Utf-8 script error

Hi, I have a problem with a script. I always get the same error with the last defined variable, as shown below.

//error
Traceback (most recent call last):

File “event:actionPerformed”, line 25, in

File “C:\Users\adria.ignition\cache\gwlocalhost_8088_8043_main\C1\pylib\encodings\utf_8.py”, line 16, in decode

return codecs.utf_8_decode(input, errors, True)

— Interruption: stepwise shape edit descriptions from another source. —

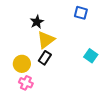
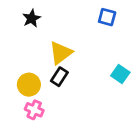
black star: (37, 22) -> (32, 18), moved

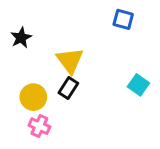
black star: (32, 18) -> (21, 38), moved
yellow triangle: (61, 53) -> (70, 60), turned -30

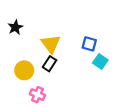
blue square: (123, 19) -> (89, 44), moved
pink cross: (39, 126) -> (37, 95), moved

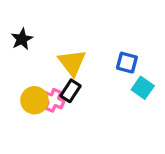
pink cross: (37, 95) -> (53, 100), moved

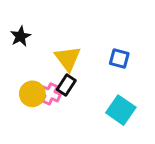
cyan square: (143, 88) -> (121, 110), moved, size x1.4

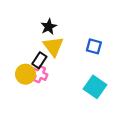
black star: (21, 36) -> (49, 27), moved
black rectangle: (66, 85) -> (39, 60), moved

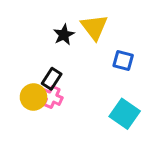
yellow triangle: (53, 46) -> (94, 27), moved

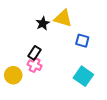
yellow triangle: (94, 27) -> (63, 18), turned -36
yellow circle: (33, 97) -> (13, 75), moved

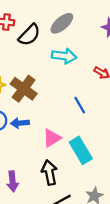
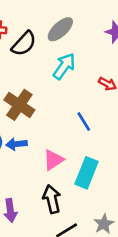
cyan arrow: (64, 56) -> (64, 66), turned -60
cyan rectangle: (81, 150) -> (87, 173), turned 55

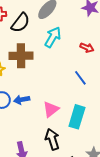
brown cross: (19, 105) -> (21, 56), moved, turned -30
blue line: (84, 121) -> (80, 78), moved

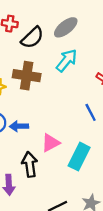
black arrow: (52, 139) -> (30, 164), moved

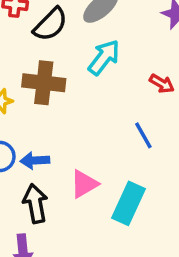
black arrow: (30, 164) -> (35, 204), moved

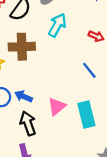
blue arrow: (35, 160) -> (24, 96), turned 36
cyan rectangle: (128, 203) -> (86, 115), turned -30

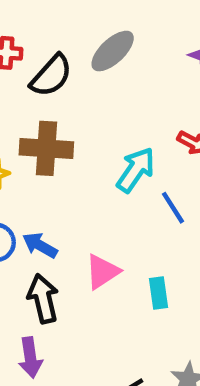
cyan arrow: (57, 25) -> (136, 170), moved
cyan rectangle: (86, 115) -> (158, 293), size x0.6

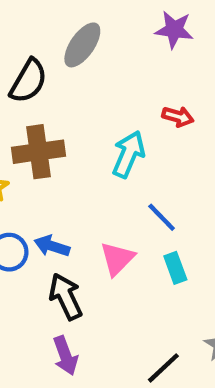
blue line: (173, 208) -> (162, 217), moved

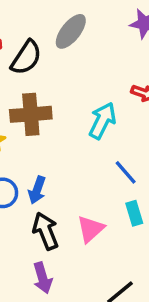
blue arrow: (52, 246) -> (37, 190), turned -92
pink triangle: (117, 259) -> (90, 229), moved

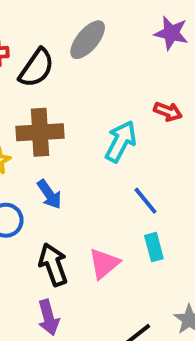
blue arrow: (37, 190) -> (49, 194), moved, turned -56

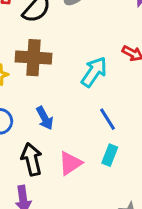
blue arrow: (49, 194) -> (45, 118), moved
cyan rectangle: (154, 247) -> (110, 155), turned 30

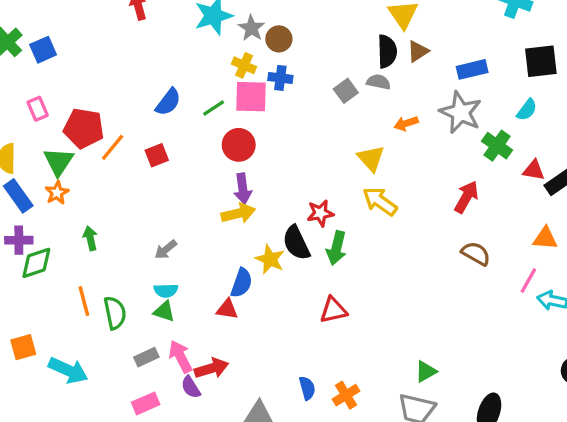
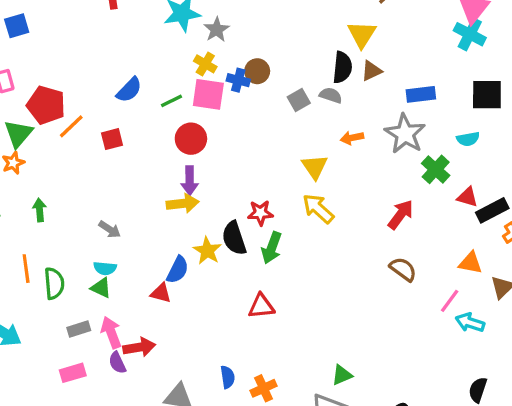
brown circle: (279, 39) -> (257, 71), moved
cyan semicircle: (527, 110) -> (468, 139), turned 35
gray arrow: (166, 250) -> (110, 229), turned -115

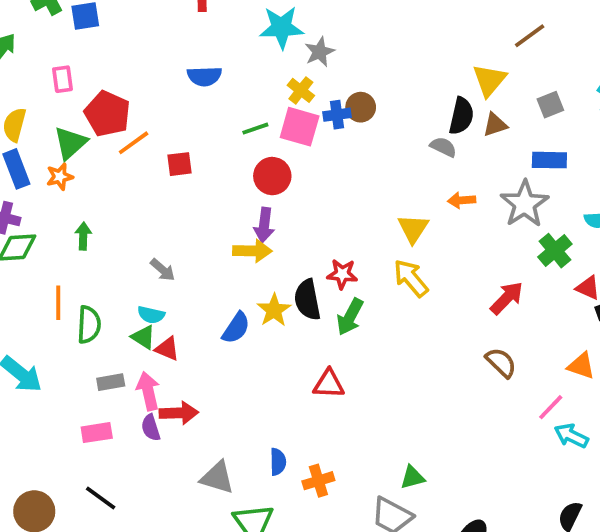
blue cross: (238, 80) -> (337, 115), turned -30
blue semicircle: (129, 90) -> (204, 76), moved, turned 36
gray square: (299, 100) -> (550, 105), moved
red triangle: (161, 293) -> (167, 349), moved

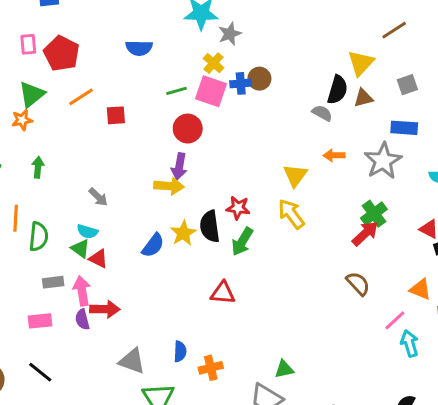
red pentagon: (107, 114) -> (62, 53), moved
green cross: (555, 251) -> (374, 214), moved
cyan arrow: (571, 436) -> (410, 343), turned 45

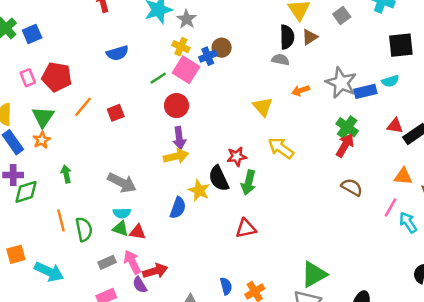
pink square: (211, 91) -> (186, 70), turned 30
blue rectangle: (404, 128) -> (365, 91), moved
yellow triangle: (295, 175) -> (263, 107), moved
gray arrow: (98, 197) -> (122, 183), size x1.6
green triangle: (284, 369) -> (314, 274), size x1.6

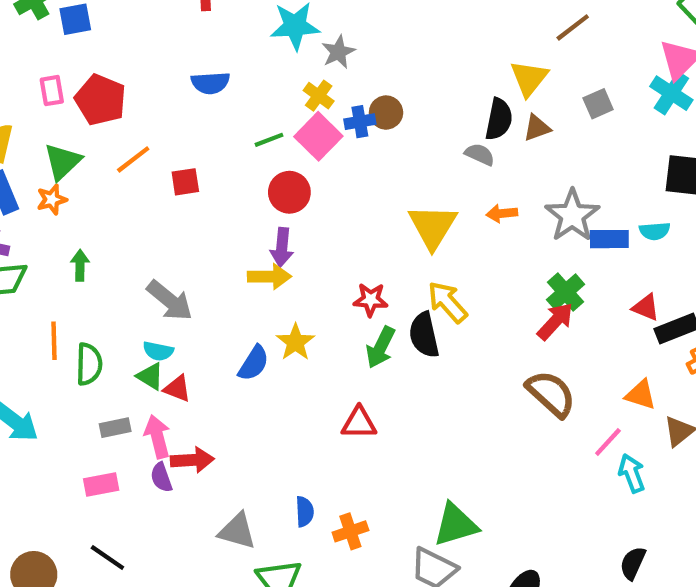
yellow triangle: (263, 107) -> (433, 226), size x1.4
black semicircle: (219, 178) -> (424, 335), moved
brown semicircle: (352, 187) -> (551, 394), size x1.4

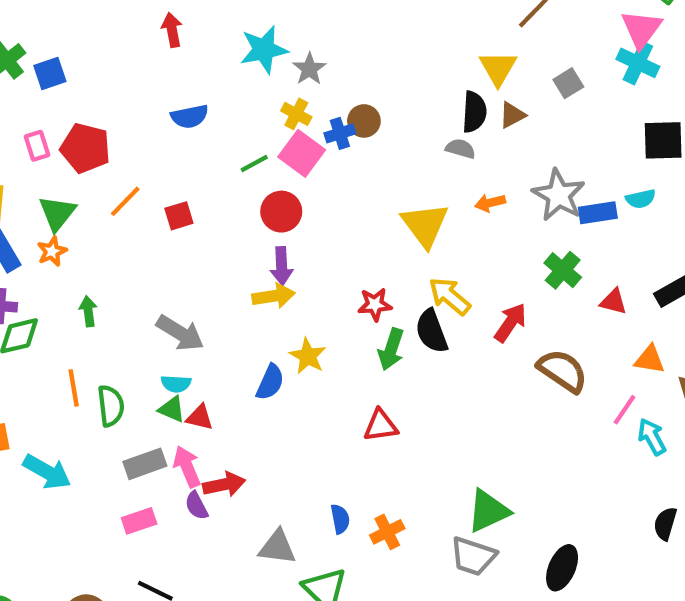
red triangle: (646, 307) -> (613, 302), moved
red arrow: (555, 321) -> (510, 323), moved
gray rectangle: (115, 428) -> (145, 464), size x1.4

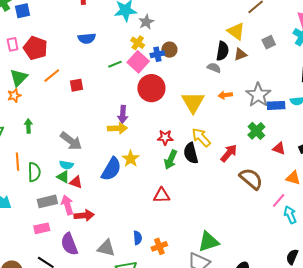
yellow triangle: (498, 68) -> (236, 31), turned -30
red circle: (281, 212) -> (151, 88), moved, size x1.4
blue semicircle: (270, 382) -> (111, 169), size x1.4
purple semicircle: (196, 506) -> (69, 244), moved, size x1.6

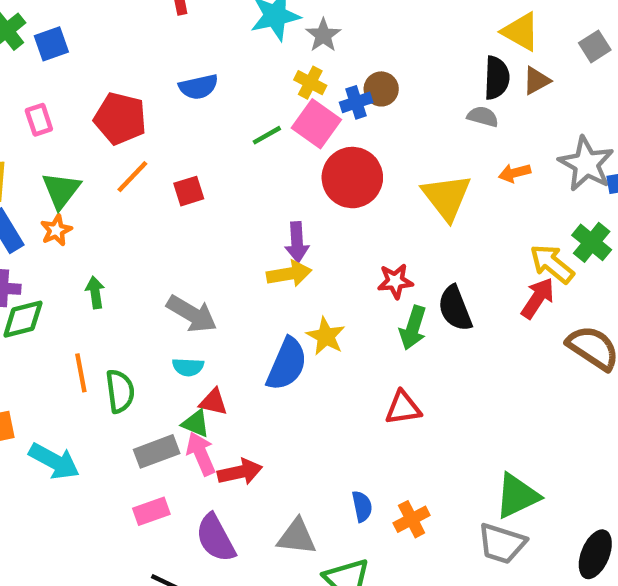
red pentagon: (35, 48) -> (120, 119), moved
yellow arrow: (201, 137) -> (552, 264), moved
green triangle: (63, 177) -> (196, 423), moved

UnicodeDecodeError: ‘utf-8’ codec can’t decode bytes in position 10-12: invalid data

//code
import time
import java
from java.io import File
from java.lang import *

pdf=event.source.parent.getComponent(‘pdf’).text
archivo = open(pdf, “rb”)
data = archivo.read()

if len(event.source.parent.parent.getComponent(‘incidencia’).text) <1:
event.source.parent.getComponent(‘asterisco’).visible=1
event.source.parent.getComponent(‘errorRojo’).visible=1
else:
event.source.parent.getComponent(‘asterisco’).visible=0
event.source.parent.getComponent(‘errorRojo’).visible=0
incidencia=event.source.parent.parent.getComponent(‘incidencia’).text
t_error=event.source.parent.getComponent(‘error’).selectedStringValue
f_inicio=event.source.parent.getComponent(‘f_inicio’).formattedDate
observaciones=event.source.parent.getComponent(‘observaciones’).text
f_sistema=time.strftime("%d/%m/%y %H:%M:%S")
event.source.parent.getComponent(‘observaciones’).text=""
event.source.parent.getComponent(‘pdf’).text=""
event.source.parent.parent.getComponent(‘incidencia’).text=""
DNI=event.source.parent.parent.DNI
query=“INSERT INTO incidencias (tipo_error, tipo_incidencia, observaciones,f_inicio, f_sistema, dni_operario, solucionado, doc_pdf) VALUES (’%s’,’%s’,’%s’,’%s’,’%s’,’%s’,’%s’,’%s’)” %(t_error, incidencia, observaciones, f_inicio, f_sistema,DNI ,“No”,data)
results=system.db.runPrepUpdate(query,[],‘DB’)

archivo.close()

runPrepUpdate requires a list of arguments. Putting all of your data into the query string defeats the purpose of using runPrepUpdate.

Try this:

[code]
query = “INSERT INTO incidencias (tipo_error, tipo_incidencia, observaciones,f_inicio, f_sistema, dni_operario, solucionado, doc_pdf) VALUES (?, ?, ?, ?, ?, ?, ?, ?)”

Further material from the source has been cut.